**Exercise goal**
If a line of the material contains "desgaste", copy it.

**Excerpted records**
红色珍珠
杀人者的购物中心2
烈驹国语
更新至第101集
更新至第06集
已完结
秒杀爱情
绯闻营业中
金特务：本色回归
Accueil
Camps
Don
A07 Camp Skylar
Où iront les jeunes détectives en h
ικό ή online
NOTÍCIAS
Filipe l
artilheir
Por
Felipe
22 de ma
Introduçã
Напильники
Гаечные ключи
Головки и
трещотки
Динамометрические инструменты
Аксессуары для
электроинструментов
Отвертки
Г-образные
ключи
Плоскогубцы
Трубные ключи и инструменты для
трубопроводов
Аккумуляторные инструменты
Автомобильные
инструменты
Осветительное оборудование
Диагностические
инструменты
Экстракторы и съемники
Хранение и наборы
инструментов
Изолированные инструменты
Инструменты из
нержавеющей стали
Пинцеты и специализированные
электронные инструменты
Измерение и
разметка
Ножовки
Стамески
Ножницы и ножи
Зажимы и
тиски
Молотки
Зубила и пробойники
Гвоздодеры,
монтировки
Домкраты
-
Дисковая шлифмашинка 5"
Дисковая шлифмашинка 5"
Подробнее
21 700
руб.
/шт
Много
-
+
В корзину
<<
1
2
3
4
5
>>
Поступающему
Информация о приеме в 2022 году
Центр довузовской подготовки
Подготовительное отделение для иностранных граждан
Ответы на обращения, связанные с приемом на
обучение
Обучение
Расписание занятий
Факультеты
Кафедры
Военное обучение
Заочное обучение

* * *

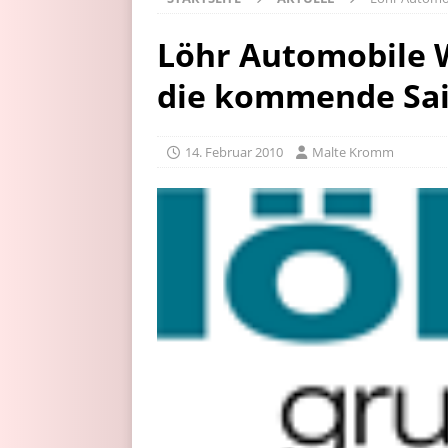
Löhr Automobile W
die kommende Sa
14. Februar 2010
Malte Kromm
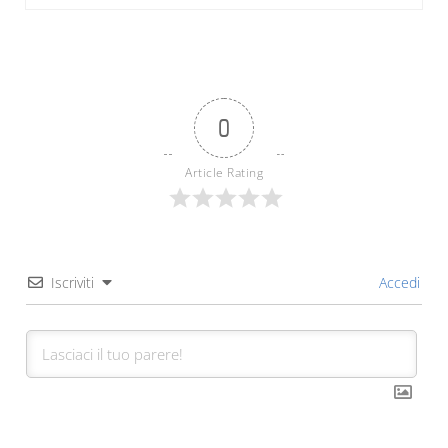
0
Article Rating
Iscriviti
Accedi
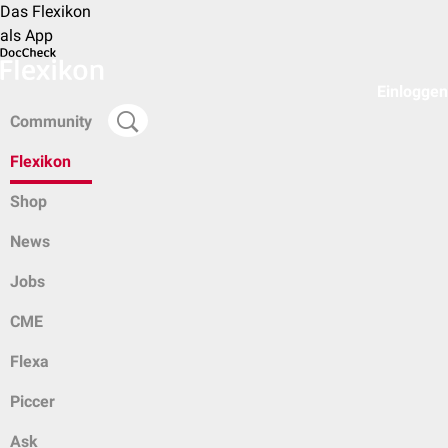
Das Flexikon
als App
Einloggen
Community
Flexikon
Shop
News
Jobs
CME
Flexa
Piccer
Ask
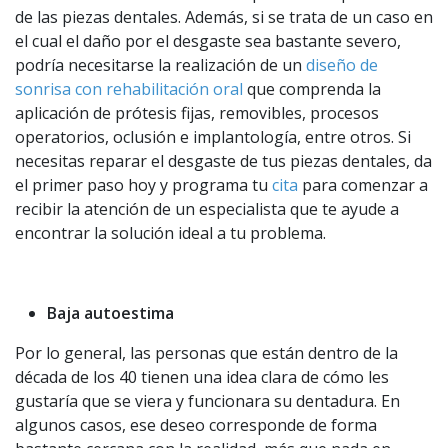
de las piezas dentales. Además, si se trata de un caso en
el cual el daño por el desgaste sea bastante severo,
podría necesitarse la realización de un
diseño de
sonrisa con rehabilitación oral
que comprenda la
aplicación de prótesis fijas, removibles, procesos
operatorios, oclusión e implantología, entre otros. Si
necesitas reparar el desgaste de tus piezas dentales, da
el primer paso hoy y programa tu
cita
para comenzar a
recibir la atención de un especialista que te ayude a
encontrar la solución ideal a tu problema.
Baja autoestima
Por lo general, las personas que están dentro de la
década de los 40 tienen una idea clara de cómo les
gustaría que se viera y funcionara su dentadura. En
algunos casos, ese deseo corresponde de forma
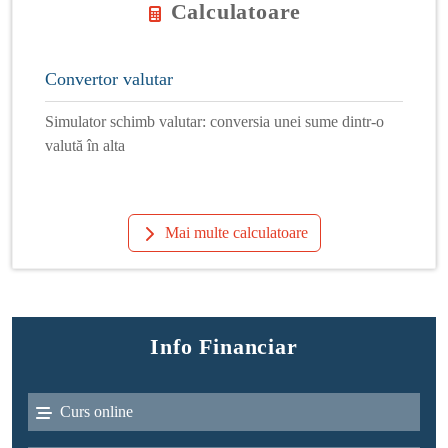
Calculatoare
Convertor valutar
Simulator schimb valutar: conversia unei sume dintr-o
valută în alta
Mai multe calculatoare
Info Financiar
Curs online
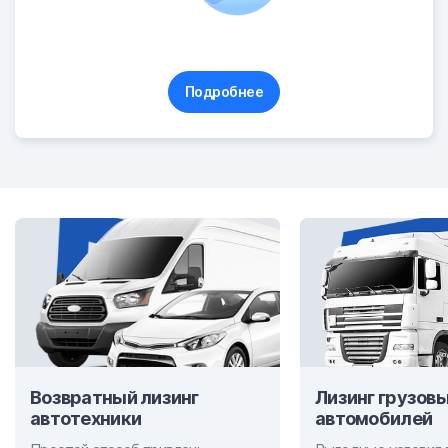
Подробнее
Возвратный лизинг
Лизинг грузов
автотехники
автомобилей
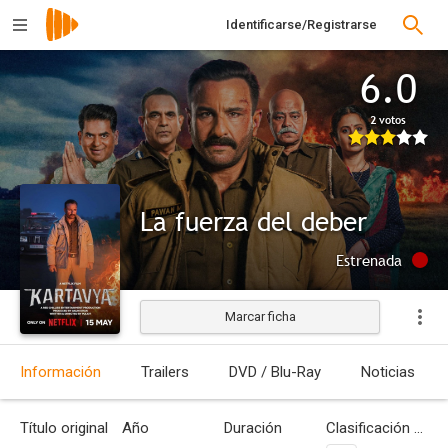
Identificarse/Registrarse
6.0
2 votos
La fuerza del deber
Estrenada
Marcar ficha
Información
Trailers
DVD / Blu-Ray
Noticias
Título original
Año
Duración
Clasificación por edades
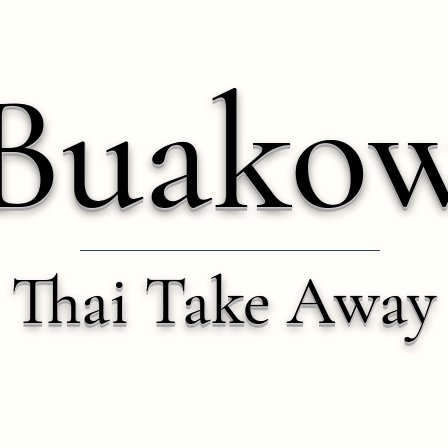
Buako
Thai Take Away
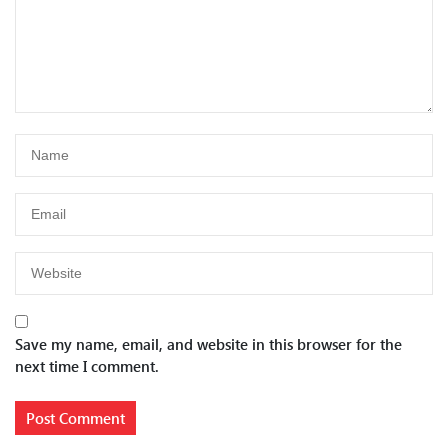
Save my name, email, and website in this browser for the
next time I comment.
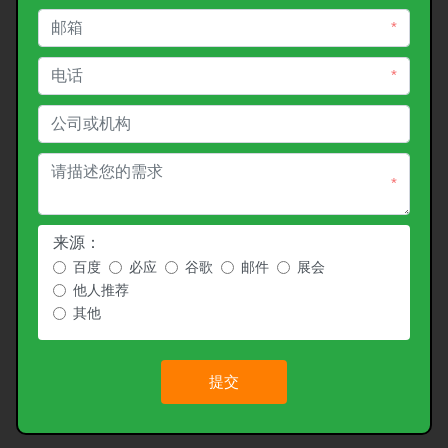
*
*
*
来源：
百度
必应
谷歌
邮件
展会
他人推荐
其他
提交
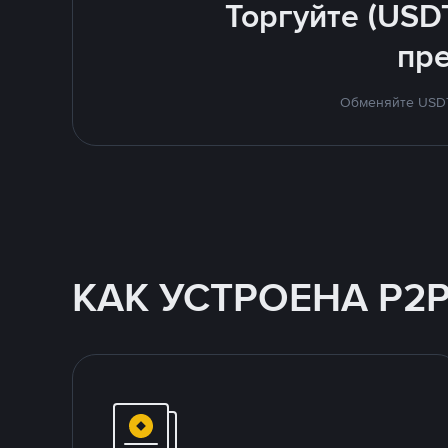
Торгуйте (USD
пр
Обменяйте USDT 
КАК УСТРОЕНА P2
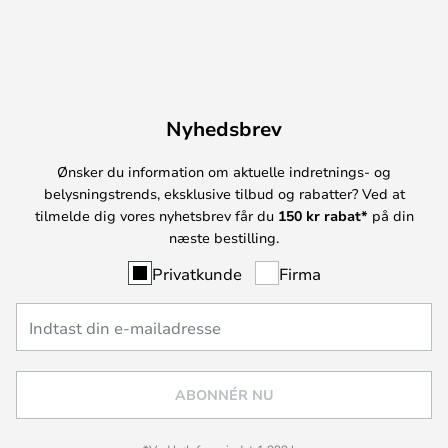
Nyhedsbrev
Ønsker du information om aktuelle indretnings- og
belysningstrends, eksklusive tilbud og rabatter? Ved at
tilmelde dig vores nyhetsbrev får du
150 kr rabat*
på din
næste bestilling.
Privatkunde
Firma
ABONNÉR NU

==

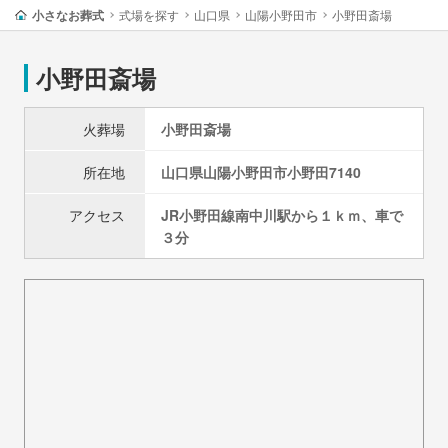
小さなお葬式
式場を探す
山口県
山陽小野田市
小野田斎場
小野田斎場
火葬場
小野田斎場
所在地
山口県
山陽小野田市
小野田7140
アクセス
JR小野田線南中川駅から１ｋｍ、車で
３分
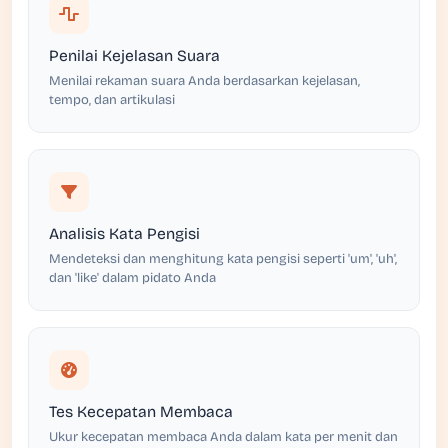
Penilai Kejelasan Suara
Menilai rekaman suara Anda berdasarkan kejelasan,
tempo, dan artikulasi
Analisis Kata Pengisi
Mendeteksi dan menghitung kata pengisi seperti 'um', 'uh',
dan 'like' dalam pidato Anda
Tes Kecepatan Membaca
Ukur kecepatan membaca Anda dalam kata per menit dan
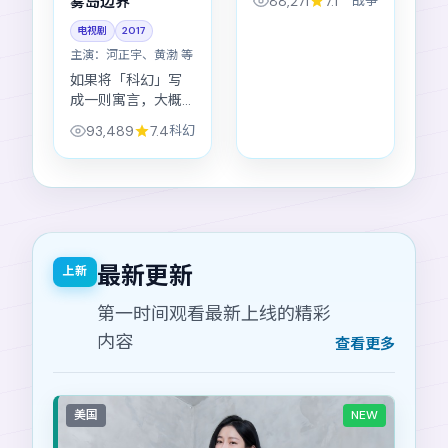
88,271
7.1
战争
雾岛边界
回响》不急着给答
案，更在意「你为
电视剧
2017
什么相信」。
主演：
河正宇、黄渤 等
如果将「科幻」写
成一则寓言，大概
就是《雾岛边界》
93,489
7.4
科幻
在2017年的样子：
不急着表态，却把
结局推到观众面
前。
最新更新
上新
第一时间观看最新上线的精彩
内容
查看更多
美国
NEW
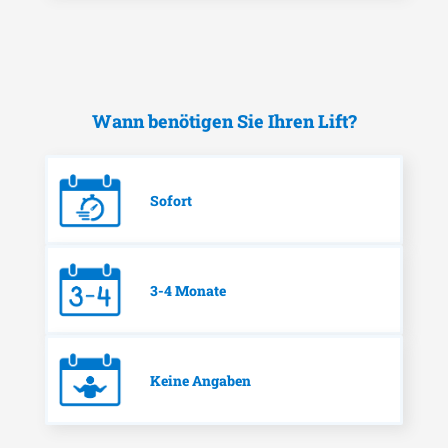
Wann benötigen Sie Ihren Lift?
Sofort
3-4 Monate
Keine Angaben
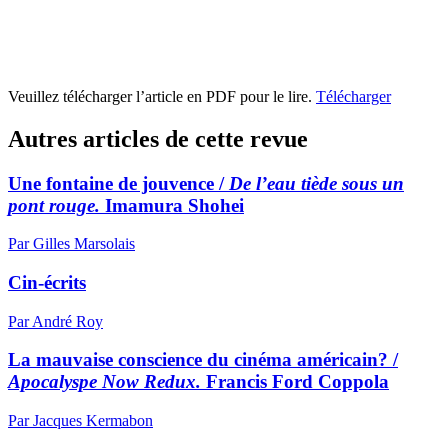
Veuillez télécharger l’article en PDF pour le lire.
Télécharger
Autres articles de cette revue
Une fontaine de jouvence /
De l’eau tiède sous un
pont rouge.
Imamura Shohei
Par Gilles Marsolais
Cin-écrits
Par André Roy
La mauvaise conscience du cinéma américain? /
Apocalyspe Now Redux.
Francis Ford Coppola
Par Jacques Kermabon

**Expected answer**
el cual el daño por el desgaste sea bastante severo,
necesitas reparar el desgaste de tus piezas dentales, da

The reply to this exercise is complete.